- _Task goal_:
Give the number of lines in the data that hold the word "Redondela", and nothing else.

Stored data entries
-- Opening Marker --

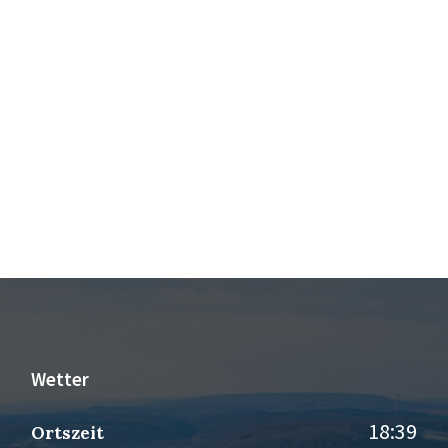
Wetter
18:39
Ortszeit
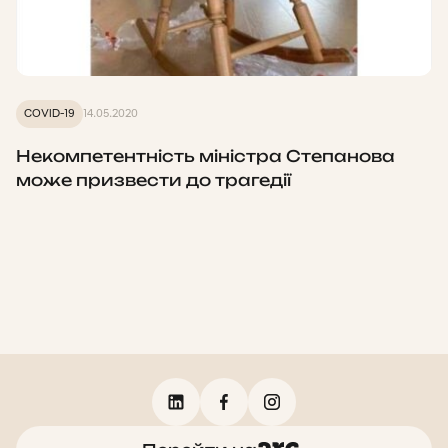
COVID-19
14.05.2020
Некомпетентність міністра Степанова
може призвести до трагедії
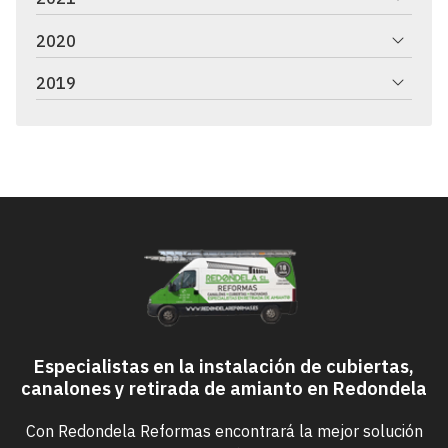
2020
2019
Especialistas en la instalación de cubiertas,
canalones y retirada de amianto en Redondela
Con Redondela Reformas encontrará la mejor solución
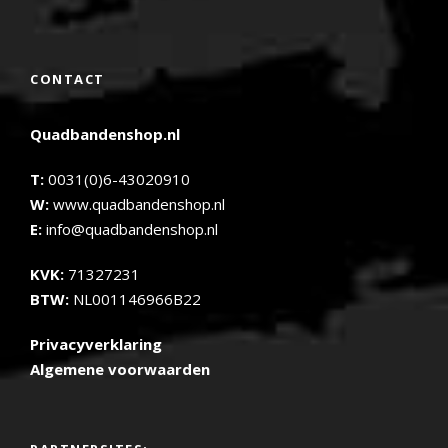
CONTACT
Quadbandenshop.nl
T:
0031(0)6-43020910
W:
www.quadbandenshop.nl
E:
info@quadbandenshop.nl
KVK:
71327231
BTW:
NL001146966B22
Privacyverklaring
Algemene voorwaarden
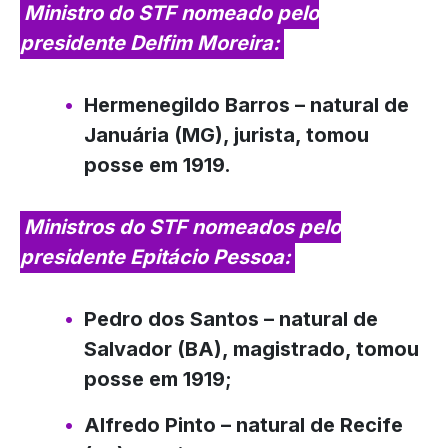
Ministro do STF nomeado pelo
presidente Delfim Moreira:
Hermenegildo Barros
– natural de
Januária (MG), jurista, tomou
posse em 1919.
Ministros do STF nomeados pelo
presidente Epitácio Pessoa:
Pedro dos Santos
– natural de
Salvador (BA), magistrado, tomou
posse em 1919;
Alfredo Pinto
– natural de Recife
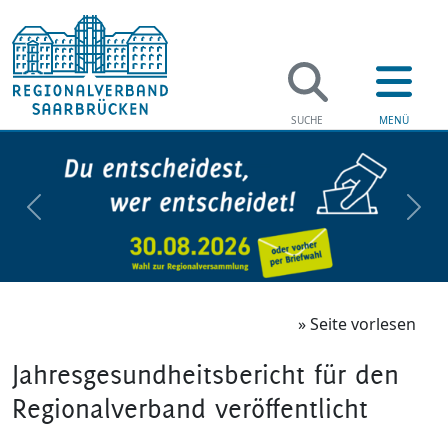
zurück
weit
» Seite vorlesen
Jahresgesundheitsbericht für den
Regionalverband veröffentlicht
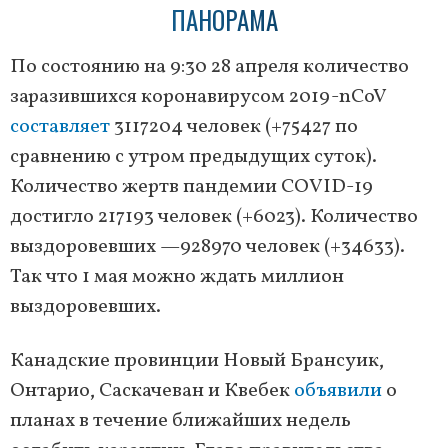
ПАНОРАМА
По состоянию на 9:30 28 апреля количество
заразившихся коронавирусом 2019-nCoV
составляет
3117204 человек (+75427 по
сравнению с утром предыдущих суток).
Количество жертв пандемии COVID-19
достигло 217193 человек (+6023). Количество
выздоровевших —928970 человек (+34633).
Так что 1 мая можно ждать миллион
выздоровевших.
Канадские провинции Новый Брансуик,
Онтарио, Саскачеван и Квебек
объявили
о
планах в течение ближайших недель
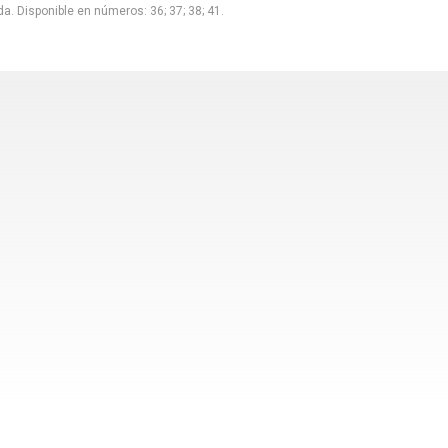
a. Disponible en números: 36; 37; 38; 41.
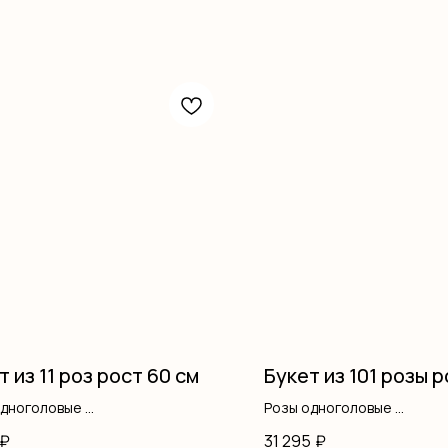
т из 11 роз рост 60 см
Букет из 101 розы 
одноголовые
Розы одноголовые
ление
Оформление
₽
31 295
₽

-- Closing Marker --

- _Expected answer_:
2